Then, afraid that if he said more, he might say too much, he placed a chair for her and drew up one for himself.
“More than that,” he went on, “I am going to prove to you that your faith is not misplaced. Take my word for it, your father shall be restored to you within a very short time; before to-morrow morning, unless I am very much mistaken.”
Never yet, in their long acquaintance, had Grail failed to make good a promise to her, and his assurance now brought a sigh of genuine relief to her lips and a smile to her pale, anxious face.
“Ah!” she exclaimed. “You mean that the running down of these Japanese spies must result in disclosing father’s whereabouts?”
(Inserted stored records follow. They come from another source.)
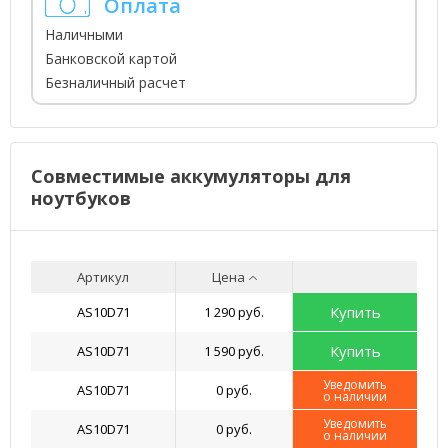
Оплата
Наличными
Банковской картой
Безналичный расчет
Совместимые аккумуляторы для
ноутбуков
Артикул
Цена
Купить
AS10D71
1 290 руб.
Купить
AS10D71
1 590 руб.
Уведомить
AS10D71
0 руб.
о наличии
Уведомить
AS10D71
0 руб.
о наличии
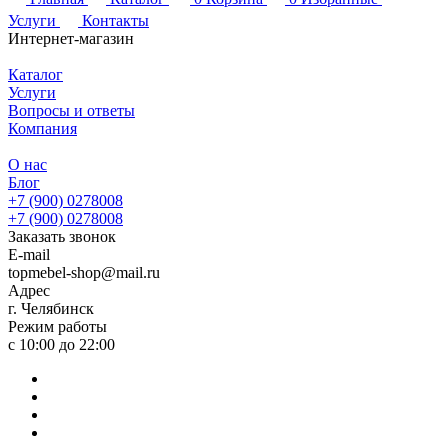
Услуги
Контакты
Интернет-магазин
Каталог
Услуги
Вопросы и ответы
Компания
О нас
Блог
+7 (900) 0278008
+7 (900) 0278008
Заказать звонок
E-mail
topmebel-shop@mail.ru
Адрес
г. Челябинск
Режим работы
с 10:00 до 22:00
“Japanese spies!” His lips curled contemptuously. “They exist only in the imagination of Appleby and Hemingway.”
“Precisely what I thought, too, when the major told me,” she said. “I know, of course, that all the foreign nations keep secret agents hanging around our forts and army posts, just as we do around theirs; but that any of these men would go to such lengths struck me, on the face of it, as ridiculous.”
“There you are wrong,” Grail returned. “Ordinarily, I grant, you would be right; but the colonel’s present series of experiments being concerned with a new and surprising development in the use of the wireless in warfare, has stirred these fellows up to a pitch where they have been ready to dare almost anything. Besides, the chap who, I am convinced, engineered this deal——” He caught himself just as he was on the verge of revealing to her the point which had caused him most concern in the affair.
Dexterously he extricated himself from the situation by knocking a book from the desk with his elbow and stooping over to regain it.
“As I was about to say,” he resumed, “the chap who engineered this deal was not a Japanese, but of a nation which furnishes spies of an even more bold and subtle character.”
He drew from his pocket the half-smoked cigarette which formed his principal clew.